Below, we show confidence intervals for each of the hazard ratios. Since both bars include the log(HR) of 1.0 and both of their p-values were greater than 0.05, there is insufficient evidence to suggest that a specific Histologic Grade or Tumor Stage is connected with negative clinical outcomes of death or the development of a new tumor in our cohort of Endometrial cancer tumors.

In [20]:
cph.plot()
plt.tight_layout()
No description has been provided for this image

Closing Remarks¶

It is important to note that there are relatively few patients who died in our cohort (7 out of 88), which is good, but with such a small sample size of death events, it is difficult to conclude with certainty that these features are not more or less connected with survival.
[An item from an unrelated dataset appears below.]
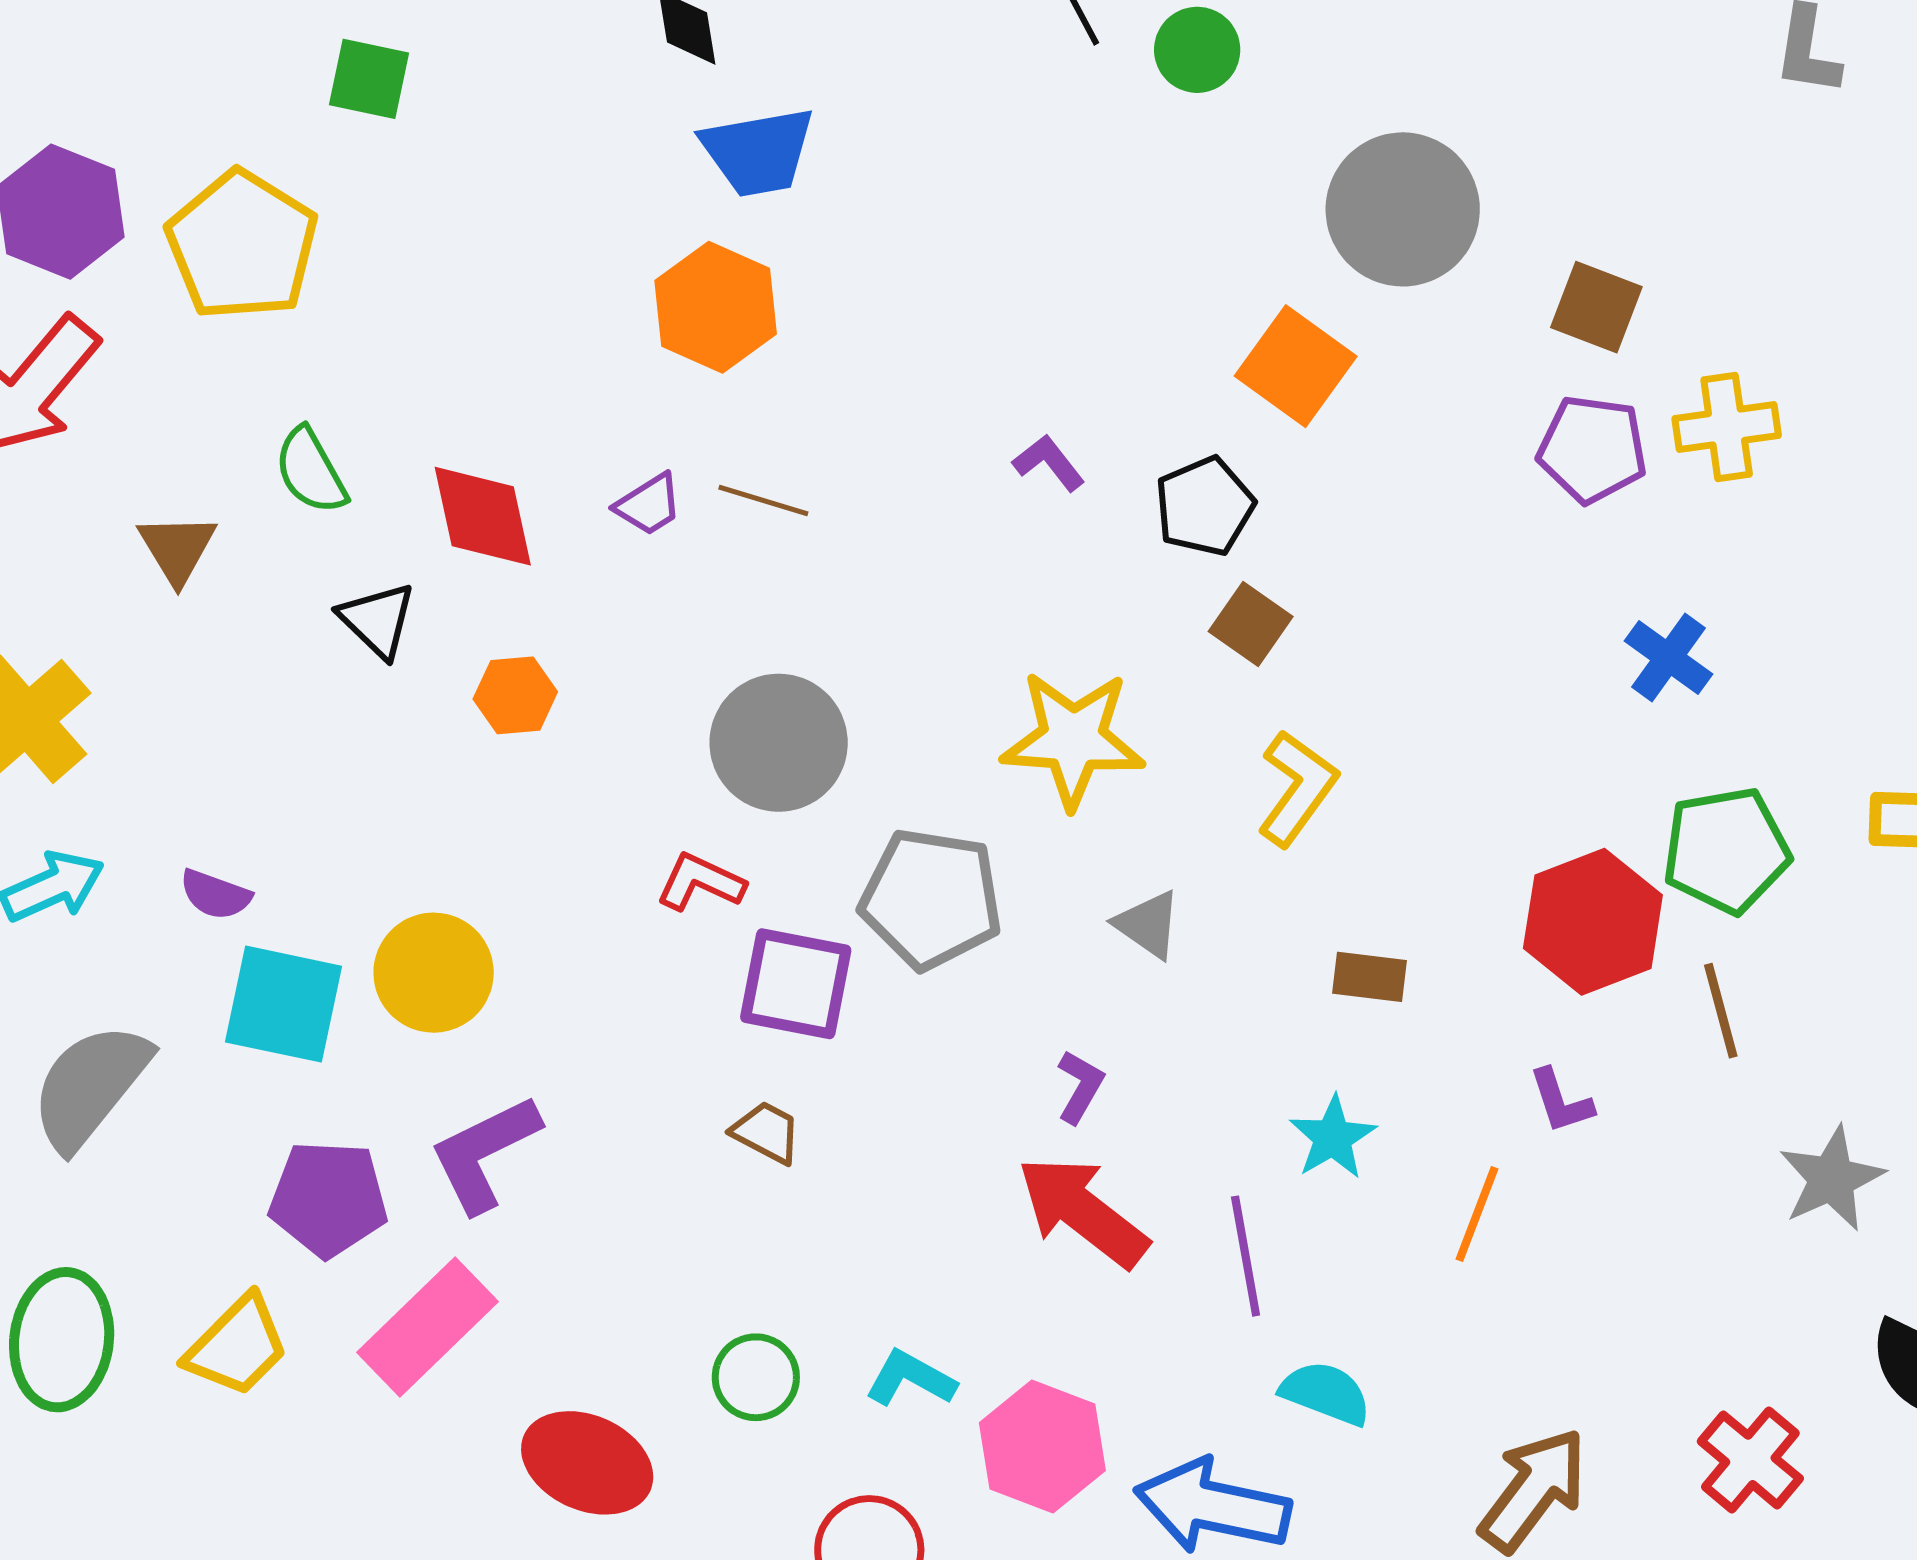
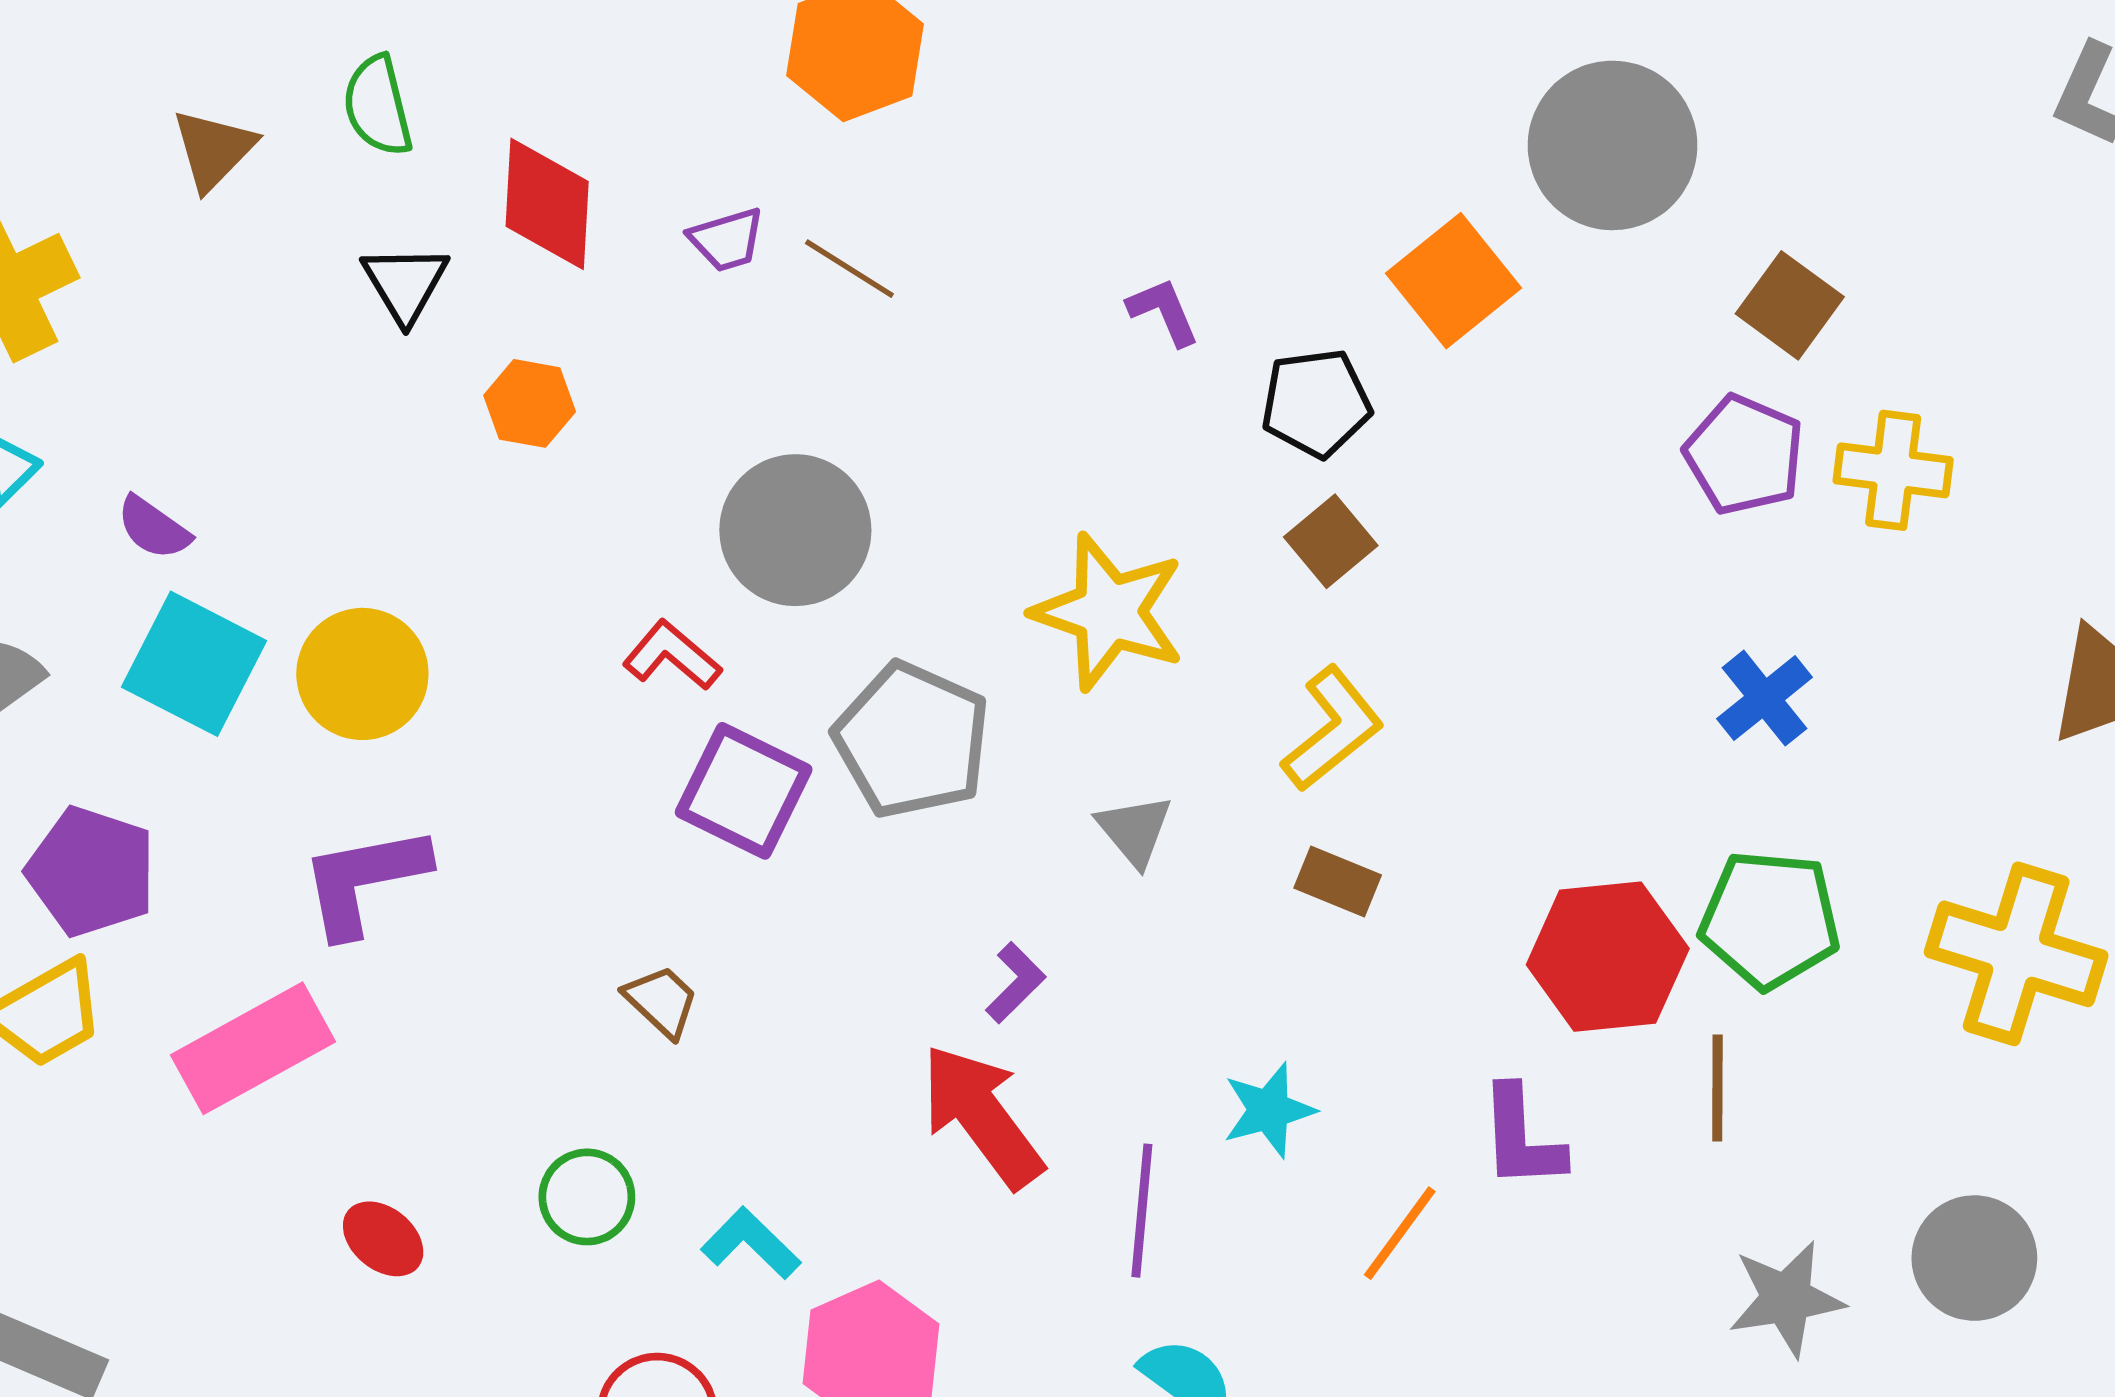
brown rectangle: (1369, 977) -> (1338, 881), moved
purple L-shape: (1561, 1101) -> (1522, 1138), size x1.4
brown trapezoid: (766, 1132) -> (662, 1001), moved
purple pentagon: (328, 1199) -> (91, 872), moved
red ellipse: (587, 1463) -> (383, 1239), size x0.6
Perhaps a sample of patients with more deaths might have different results. Alternatively, studying an event with more negative outcomes (such as tumor recurrence) may also provide more data to work with.

In [21]:
df_clean['Survival status (1, dead; 0, alive)'].value_counts()
Out[21]:
Survival status (1, dead; 0, alive)
False    91
True     12
Name: count, dtype: int64

It is also important to note that the confidence intervals for these ratios are very large, especially since hazard ratios are standardly shown on a log-scale.

In [22]:
cph.confidence_intervals_
Out[22]:
95% lower-bound 95% upper-bound
covariate
tumor_stage_pathological 0.222404 1.295220
RAC2_umich_proteomics -0.632089 0.971199
PODXL_umich_proteomics -0.988706 0.643185

This is just one example of how you might use Survival Analysis to learn more about different types of cancer, and how clinical and/or genetic attributes contribute to likelihood of survival. There are many other clinical and genetic attributes, as well as several other cancer types, that can be explored using a similar process to that above. In particular, lung cancer and ovarian cancer have a larger number of negative outcomes per cohort, and would be good to look into further.